You may have trouble if your Brichardi breed. They are known to take an entire tank to themselves, when spawning and cichlid-forum.com labels them as highly aggressive, so be prepared for the future. 

N. tretocephalus is also pretty aggressive. They can reach 6 inches, which will be too large for that size tank in the future.

I find it interesting that you chose Tang. cichlids for your planted tank. There isn't anything wrong with it, but they come from rocky habitats, so aren't always a first choice for a planted tank. I'd watch for aggression between the 3. They may seem fine now, but with 3 aggressive types, you could have problems in the future, especially in a smaller tank.

Also, African cichlids like a high pH, so I hope yours is higher than 7 now. A pH of closer to 8 would be better.

The tank looks nice though!


----------



## skiboarder72 (Oct 13, 2006)

yea... after realizing all this i returned the cichlids and rearranged the tank... a shame they looked really nice! I am looking for new stocking ideas though so if anyone has some ideas/suggestions that would be great!


----------



## skiboarder72 (Oct 13, 2006)

Stocking ideas ---> http://www.plantedtank.net/forums/fish/38193-26-gallon-stocking-ideas.html

Heres some new shots after the mild rescape!


----------



## skiboarder72 (Oct 13, 2006)

well I ended up buying 5 dwarf puffers and a few shrimp for the tank, I keep avoiding the class community tank for some reason, maybe someday I will get one, these guys are tiny and very entertaining anyways heres some pix


----------



## Y0uH0 (Dec 19, 2005)

A word of caution,dwarf puffers though small may attack the shrimps you have there.So i would suggest that you observe them. Any sign that they are attacking the shrimps and you should take either of 2 species out.


----------



## esarkipato (Jul 19, 2005)

Nice choice, and good thread!  I really like dwarf puffers, I wonder how well those 5 are getting along in a 26g tank? Also, aren't ghost shrimp like $0.30 a peice? i think it's great watching the DP's hunt!!


----------



## skiboarder72 (Oct 13, 2006)

esarkipato said:


> Nice choice, and good thread!  I really like dwarf puffers, I wonder how well those 5 are getting along in a 26g tank? Also, aren't ghost shrimp like $0.30 a peice? i think it's great watching the DP's hunt!!

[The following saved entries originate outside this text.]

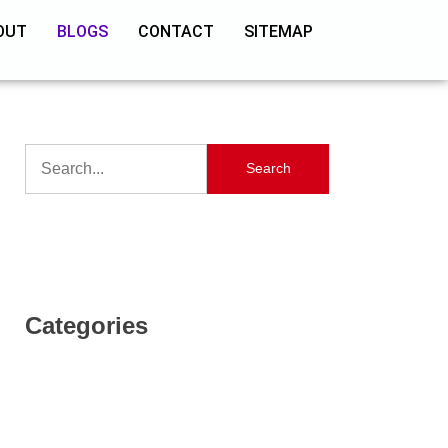
OUT
BLOGS
CONTACT
SITEMAP
Search
Categories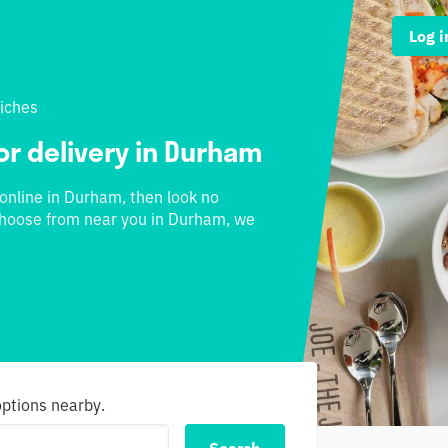
Log i
iches
or delivery in Durham
 online in Durham, then look no
o choose from near you in Durham, we
options nearby.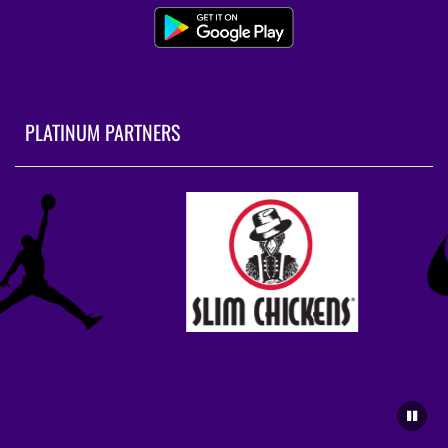
PLATINUM PARTNERS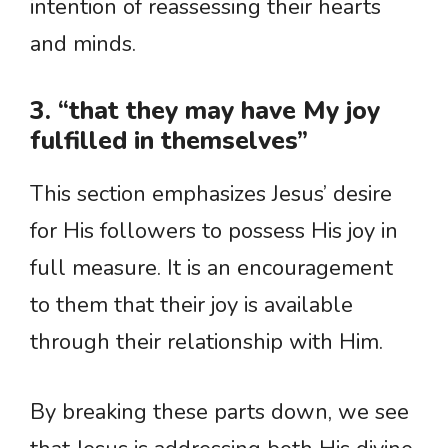
intention of reassessing their hearts
and minds.
3. “that they may have My joy
fulfilled in themselves”
This section emphasizes Jesus’ desire
for His followers to possess His joy in
full measure. It is an encouragement
to them that their joy is available
through their relationship with Him.
By breaking these parts down, we see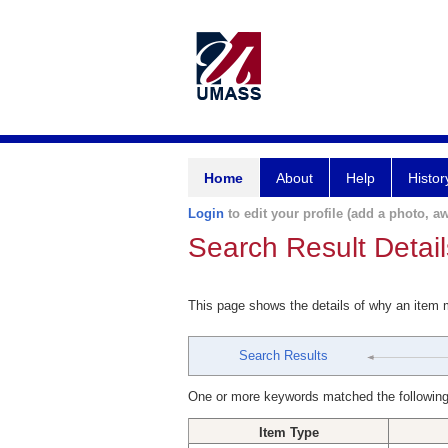
Home
About
Help
Histor
Login
to edit your profile (add a photo, aw
Search Result Detail
This page shows the details of why an item
Search Results
One or more keywords matched the following
Item Type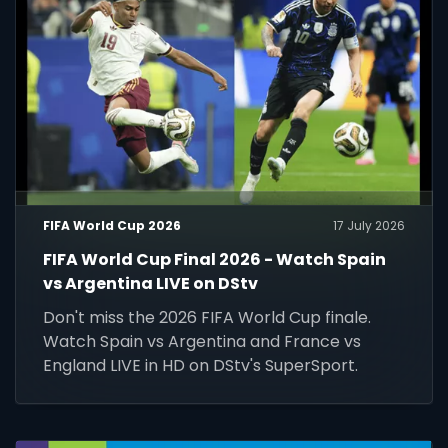
FIFA World Cup 2026
17 July 2026
FIFA World Cup Final 2026 - Watch Spain
vs Argentina LIVE on DStv
Don't miss the 2026 FIFA World Cup finale.
Watch Spain vs Argentina and France vs
England LIVE in HD on DStv's SuperSport.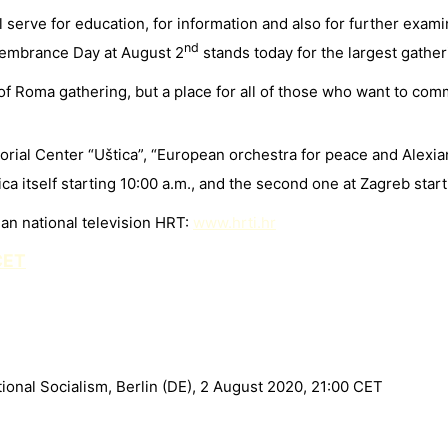
l serve for education, for information and also for further exa
nd
embrance Day at August 2
stands today for the largest gather
 Roma gathering, but a place for all of those who want to comm
orial Center “Uštica”, “European orchestra for peace and Alex
tica itself starting 10:00 a.m., and the second one at Zagreb star
ian national television HRT:
www.hrti.hr
CET
onal Socialism, Berlin (DE), 2 August 2020, 21:00 CET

Thanks! They should get along pretty well in there, you usually need 2-3 gallons per fish, they only grow to about 1" full sized. I took out the other shrimp and just left the one amano shrimp in there, the others are in my 5gallon with my betta. I love watching the shrimp though because it just seems to do laps all day :hihi: The DP's are alot of fun to watch too, its just had to find them because they are so tiny! I might go pick up a couple more tomorrow because I have space for them in here, especially with all the vegitation.


----------



## rlong (Jul 8, 2006)

Very nice Pictures.
What camara are you using?


----------



## skiboarder72 (Oct 13, 2006)

rlong said:


> Very nice Pictures.
> What camara are you using?


its a nikon d50, they would come out alot better but the optical quailty of the curved glass on my tank really sucks... flat tanks are much easier to photograph


----------



## epicfish (Sep 11, 2006)

skiboarder72 said:


> Thanks! They should get along pretty well in there, you usually need 2-3 gallons per fish, they only grow to about 1" full sized. I took out the other shrimp and just left the one amano shrimp in there, the others are in my 5gallon with my betta. I love watching the shrimp though because it just seems to do laps all day :hihi: The DP's are alot of fun to watch too, its just had to find them because they are so tiny! I might go pick up a couple more tomorrow because I have space for them in here, especially with all the vegitation.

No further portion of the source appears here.